>>>>

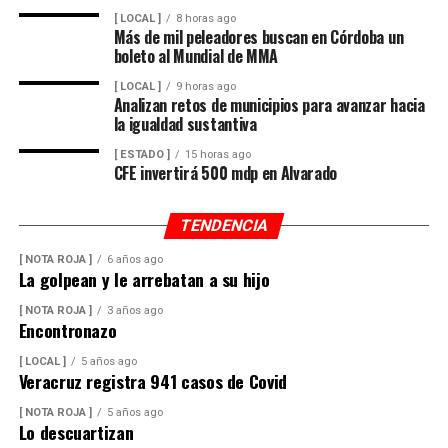
[ LOCAL ]
8 horas ago
Más de mil peleadores buscan en Córdoba un
boleto al Mundial de MMA
[ LOCAL ]
9 horas ago
Analizan retos de municipios para avanzar hacia
la igualdad sustantiva
[ ESTADO ]
15 horas ago
CFE invertirá 500 mdp en Alvarado
TENDENCIA
[ NOTA ROJA ]
6 años ago
La golpean y le arrebatan a su hijo
[ NOTA ROJA ]
3 años ago
Encontronazo
[ LOCAL ]
5 años ago
Veracruz registra 941 casos de Covid
[ NOTA ROJA ]
5 años ago
Lo descuartizan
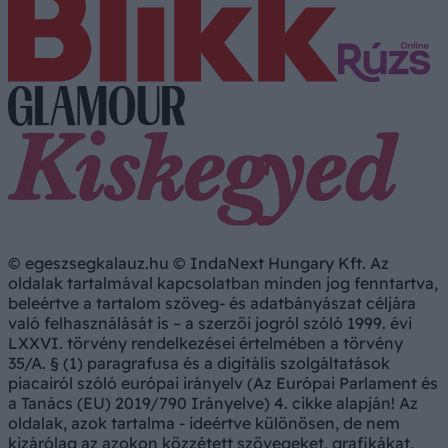
© egeszsegkalauz.hu © IndaNext Hungary Kft. Az
oldalak tartalmával kapcsolatban minden jog fenntartva,
beleértve a tartalom szöveg- és adatbányászat céljára
való felhasználását is – a szerzői jogról szóló 1999. évi
LXXVI. törvény rendelkezései értelmében a törvény
35/A. § (1) paragrafusa és a digitális szolgáltatások
piacairól szóló európai irányelv (Az Európai Parlament és
a Tanács (EU) 2019/790 Irányelve) 4. cikke alapján! Az
oldalak, azok tartalma - ideértve különösen, de nem
kizárólag az azokon közzétett szövegeket, grafikákat,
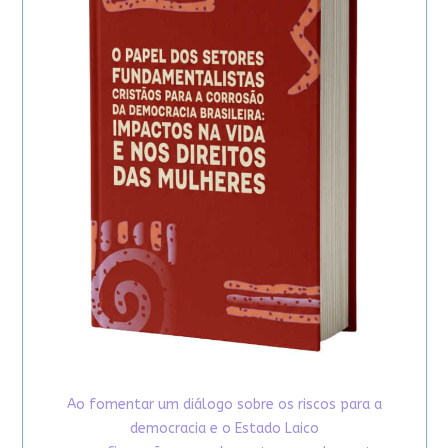
Ao fomentar um diálogo sobre os riscos para a
democracia e o Estado Laico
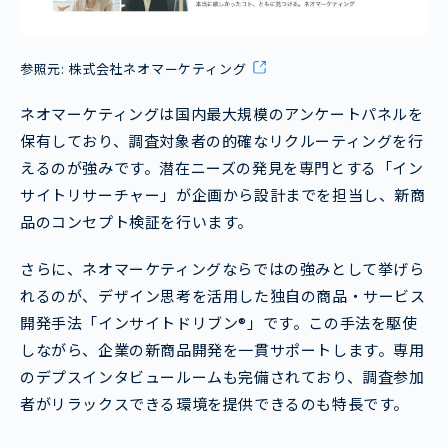
参照元:
株式会社ネオマーケティング
ネオマーケティングは国内最大規模のアンケートパネルを
保有しており、調査対象者の的確なリクルーティングを行
えるのが強みです。潜在ニーズの発見を専門とする「イン
サイトリサーチャー」が企画から設計までを担当し、新商
品のコンセプト検証を行います。
さらに、ネオマーケティングならではの強みとして挙げら
れるのが、デザイン思考を活用した独自の商品・サービス
開発手法「インサイトドリブン®」です。この手法を駆使
しながら、企業の新商品開発を一貫サポートします。専用
のデプスインタビュールームも完備されており、調査参加
者がリラックスできる環境を提供できるのも特長です。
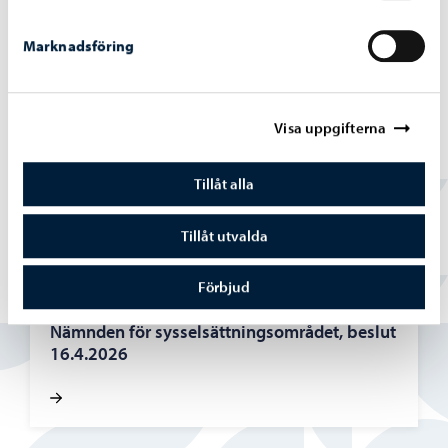
Marknadsföring
Borgå stad informerar
-
13.05.2026
Visa uppgifterna
Nämnden för sysselsättningsområdet, beslut
13.5.2026
Tillåt alla
Tillåt utvalda
Förbjud
Borgå stad informerar
-
16.04.2026
Nämnden för sysselsättningsområdet, beslut
16.4.2026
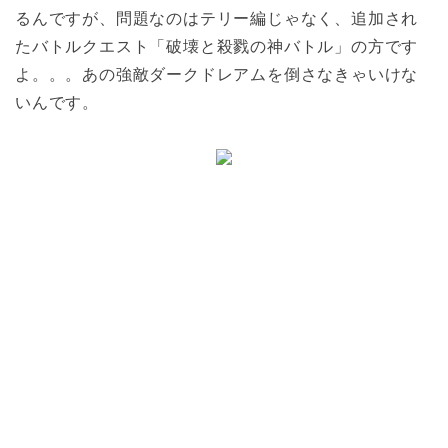
るんですが、問題なのはテリー編じゃなく、追加され
たバトルクエスト「破壊と殺戮の神バトル」の方です
よ。。。あの強敵ダークドレアムを倒さなきゃいけな
いんです。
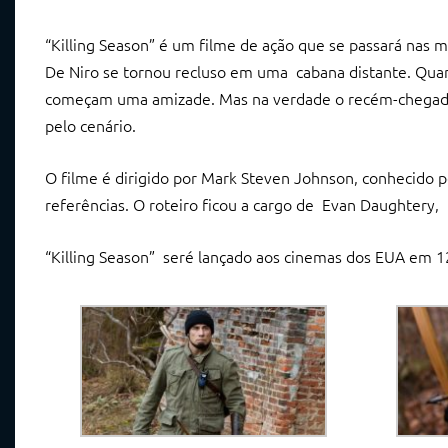
“Killing Season” é um filme de ação que se passará nas
De Niro se tornou recluso em uma cabana distante. Quan
começam uma amizade. Mas na verdade o recém-chegado 
pelo cenário.
O filme é dirigido por Mark Steven Johnson, conhecido p
referências. O roteiro ficou a cargo de Evan Daughtery,
“Killing Season” seré lançado aos cinemas dos EUA em 12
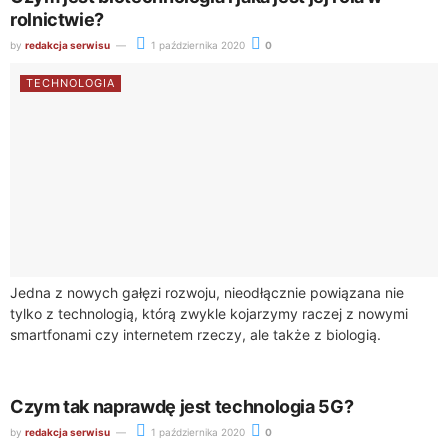
rolnictwie?
by
redakcja serwisu
1 października 2020
0
TECHNOLOGIA
Jedna z nowych gałęzi rozwoju, nieodłącznie powiązana nie
tylko z technologią, którą zwykle kojarzymy raczej z nowymi
smartfonami czy internetem rzeczy, ale także z biologią.
Pokazuje, w jaki sposób zdobycze...
Czym tak naprawdę jest technologia 5G?
by
redakcja serwisu
1 października 2020
0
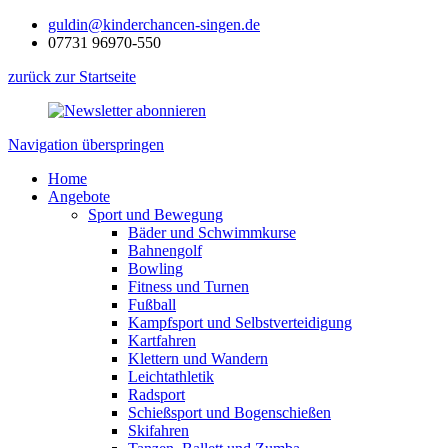
guldin@kinderchancen-singen.de
07731 96970-550
zurück zur Startseite
Navigation überspringen
Home
Angebote
Sport und Bewegung
Bäder und Schwimmkurse
Bahnengolf
Bowling
Fitness und Turnen
Fußball
Kampfsport und Selbstverteidigung
Kartfahren
Klettern und Wandern
Leichtathletik
Radsport
Schießsport und Bogenschießen
Skifahren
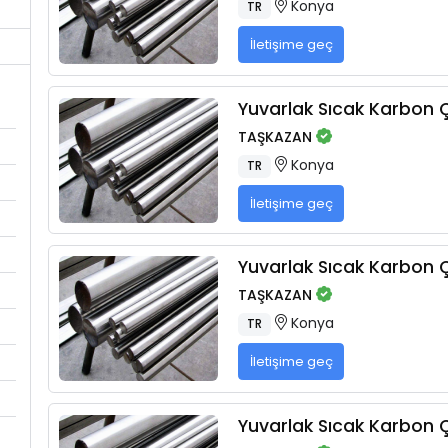
Konya
TR
İletişime geç
Yuvarlak Sıcak Karbon Çe
TAŞKAZAN
Konya
TR
İletişime geç
Yuvarlak Sıcak Karbon Çe
TAŞKAZAN
Konya
TR
İletişime geç
Yuvarlak Sıcak Karbon Çe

<<<<

Task requirements. Set down all the lines above exactly as they appear, with no pictures.

Worked solution.
[ LOCAL ]
8 horas ago
Más de mil peleadores buscan en Córdoba un
boleto al Mundial de MMA
[ LOCAL ]
9 horas ago
Analizan retos de municipios para avanzar hacia
la igualdad sustantiva
[ ESTADO ]
15 horas ago
CFE invertirá 500 mdp en Alvarado
TENDENCIA
[ NOTA ROJA ]
6 años ago
La golpean y le arrebatan a su hijo
[ NOTA ROJA ]
3 años ago
Encontronazo
[ LOCAL ]
5 años ago
Veracruz registra 941 casos de Covid
[ NOTA ROJA ]
5 años ago
Lo descuartizan
© egeszsegkalauz.hu © IndaNext Hungary Kft. Az
oldalak tartalmával kapcsolatban minden jog fenntartva,
beleértve a tartalom szöveg- és adatbányászat céljára
való felhasználását is – a szerzői jogról szóló 1999. évi
LXXVI. törvény rendelkezései értelmében a törvény
35/A. § (1) paragrafusa és a digitális szolgáltatások
piacairól szóló európai irányelv (Az Európai Parlament és
a Tanács (EU) 2019/790 Irányelve) 4. cikke alapján! Az
oldalak, azok tartalma - ideértve különösen, de nem
kizárólag az azokon közzétett szövegeket, grafikákat,
Ao fomentar um diálogo sobre os riscos para a
democracia e o Estado Laico
参照元:
株式会社ネオマーケティング
ネオマーケティングは国内最大規模のアンケートパネルを
保有しており、調査対象者の的確なリクルーティングを行
えるのが強みです。潜在ニーズの発見を専門とする「イン
サイトリサーチャー」が企画から設計までを担当し、新商
品のコンセプト検証を行います。
さらに、ネオマーケティングならではの強みとして挙げら
れるのが、デザイン思考を活用した独自の商品・サービス
開発手法「インサイトドリブン®」です。この手法を駆使
しながら、企業の新商品開発を一貫サポートします。専用
のデプスインタビュールームも完備されており、調査参加
者がリラックスできる環境を提供できるのも特長です。
Marknadsföring
Borgå stad informerar
-
13.05.2026
Visa uppgifterna
Nämnden för sysselsättningsområdet, beslut
13.5.2026
Tillåt alla
Tillåt utvalda
Förbjud
Borgå stad informerar
-
16.04.2026
Nämnden för sysselsättningsområdet, beslut
16.4.2026
るんですが、問題なのはテリー編じゃなく、追加され
たバトルクエスト「破壊と殺戮の神バトル」の方です
よ。。。あの強敵ダークドレアムを倒さなきゃいけな
いんです。
“Killing Season” é um filme de ação que se passará nas
De Niro se tornou recluso em uma cabana distante. Quan
começam uma amizade. Mas na verdade o recém-chegado 
pelo cenário.
O filme é dirigido por Mark Steven Johnson, conhecido p
referências. O roteiro ficou a cargo de Evan Daughtery,
“Killing Season” seré lançado aos cinemas dos EUA em 12
rolnictwie?
by
redakcja serwisu
1 października 2020
0
TECHNOLOGIA
Jedna z nowych gałęzi rozwoju, nieodłącznie powiązana nie
tylko z technologią, którą zwykle kojarzymy raczej z nowymi
smartfonami czy internetem rzeczy, ale także z biologią.
Pokazuje, w jaki sposób zdobycze...
Czym tak naprawdę jest technologia 5G?
by
redakcja serwisu
1 października 2020
0
guldin@kinderchancen-singen.de
07731 96970-550
zurück zur Startseite
Navigation überspringen
Home
Angebote
Sport und Bewegung
Bäder und Schwimmkurse
Bahnengolf
Bowling
Fitness und Turnen
Fußball
Kampfsport und Selbstverteidigung
Kartfahren
Klettern und Wandern
Leichtathletik
Radsport
Schießsport und Bogenschießen
Skifahren
Konya
TR
İletişime geç
Yuvarlak Sıcak Karbon Çe
TAŞKAZAN
Konya
TR
İletişime geç
Yuvarlak Sıcak Karbon Çe
TAŞKAZAN
Konya
TR
İletişime geç
Yuvarlak Sıcak Karbon Çe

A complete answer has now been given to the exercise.